NTFS Fragmentation - Bad for Databases ?

( Note: I had a couple of attempts to post this before I figured out how to publish pictures )


So what has this to do with the DBA you might say? Well I mostly make my living from tuning databases and applications. I always start with a hardware audit as it makes little sense to spend lots of money on a consultant when a simple hardware upgrade might resolve the problems. It is very very important to realise that many SQL Server implementations do not follow best practices, this can be for any number of reasons, many of which are often beyond the control of the DBA. For instance I was  faced with Servers with six disk slots and no external storage. Whichever way I decide to go is going to be a compromise. It's very easy to be the purist but this doesn't help real world. After showing all that go wrong I'll make a few suggestions as to how you may be able to mitigate some of the negative effects of fragmentation. Remember don't bring problems bring solutions!!

A quick check with Disk Defragmenter, available from My Computer, Manage, will give a quick indication of anything untoward. You'll hopefully see something like this













However you might see this













So far so good, there’s 40% free space so a defrag will be fine, except for this






















What has happened is that the fragmentation is so interwoven there is no contiguous free space to enable defragmentation of files, and I have 65% free space !!





















And sometimes you just can’t get it to run!


Database files are very prone to suffering fragmentation due to auto grow, the more databases upon your server the more likely the problem. As database files occupy a greater percentage of the available disk space the issue of defragmentation becomes more critical.
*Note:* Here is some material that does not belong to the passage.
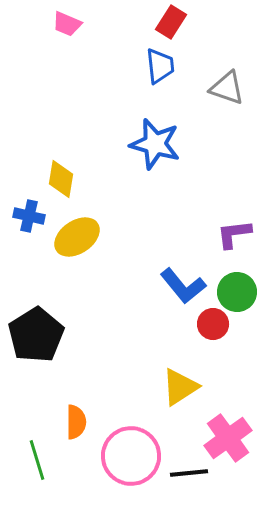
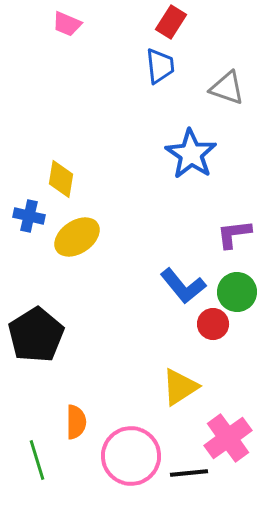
blue star: moved 36 px right, 10 px down; rotated 18 degrees clockwise
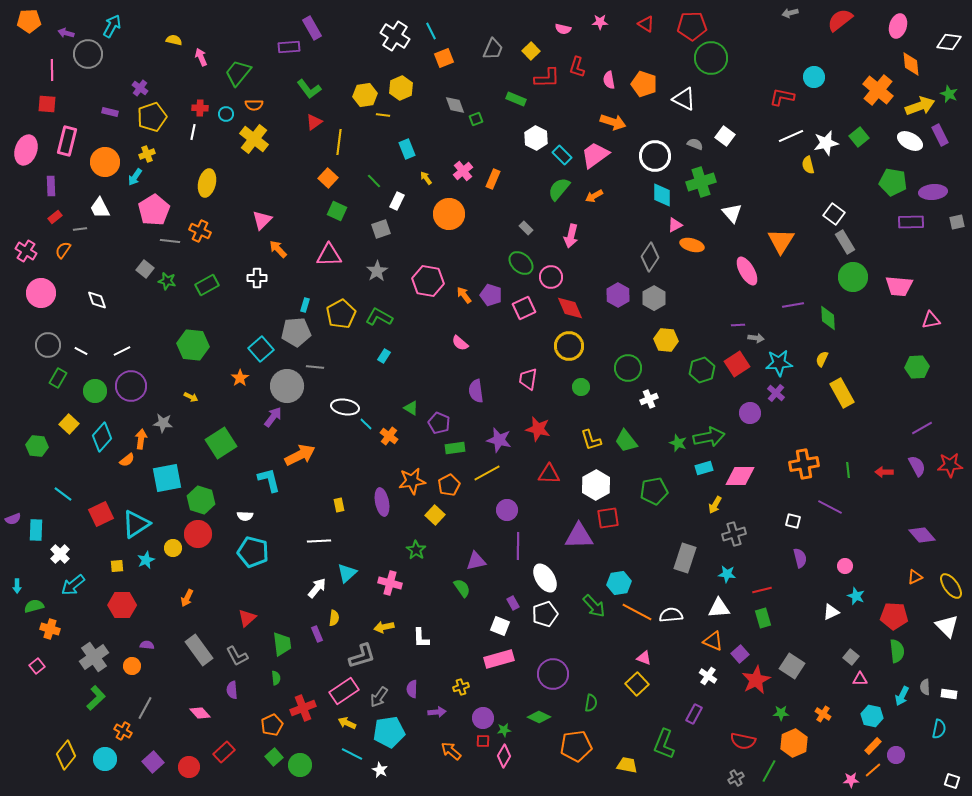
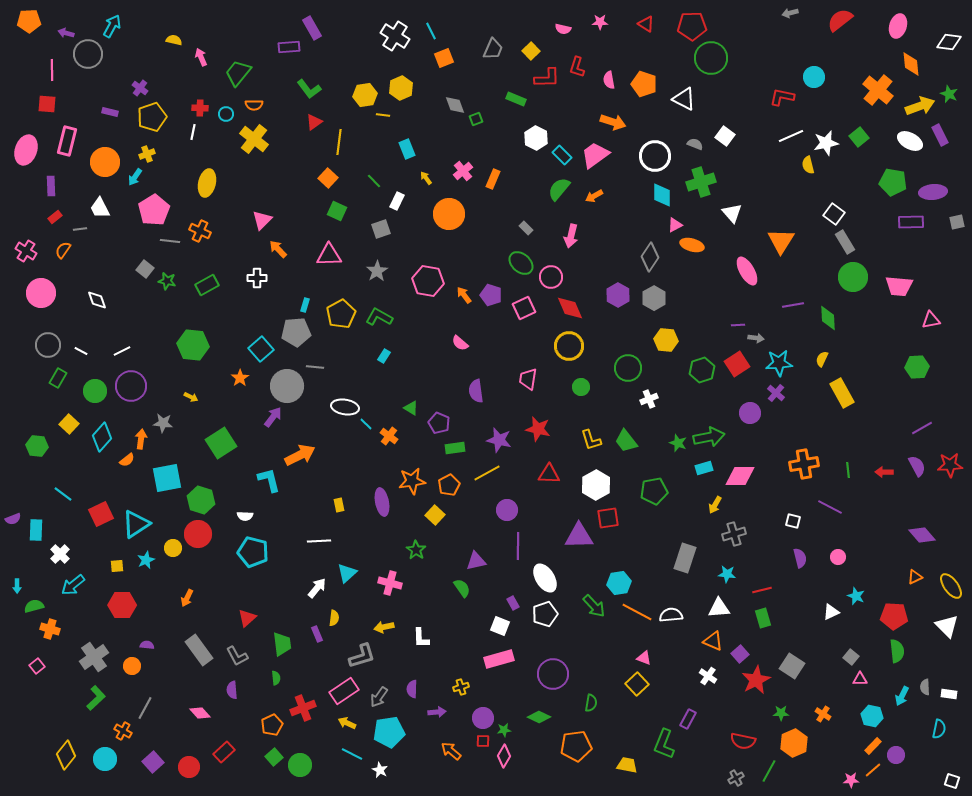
pink circle at (845, 566): moved 7 px left, 9 px up
purple rectangle at (694, 714): moved 6 px left, 5 px down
It is quite possible to have adequate free space but no large enough contiguous space. ( If you have a 80Gb file which is fragmented you need 80Gb contiguous free space for a fast and effective defrag ) This can occur with fragmentation of the MFT, these are system files so will not be defragmented and a badly fragmented MFT really gives you little option other than to reformat your disk. ( There are some third party tools which will deal with MFT fragmentation I believe )










Bad file fragmentation











Fragmented MFT


So having established that even regular maintenance still shows severe fragmentation what steps can you take to lessen the effects?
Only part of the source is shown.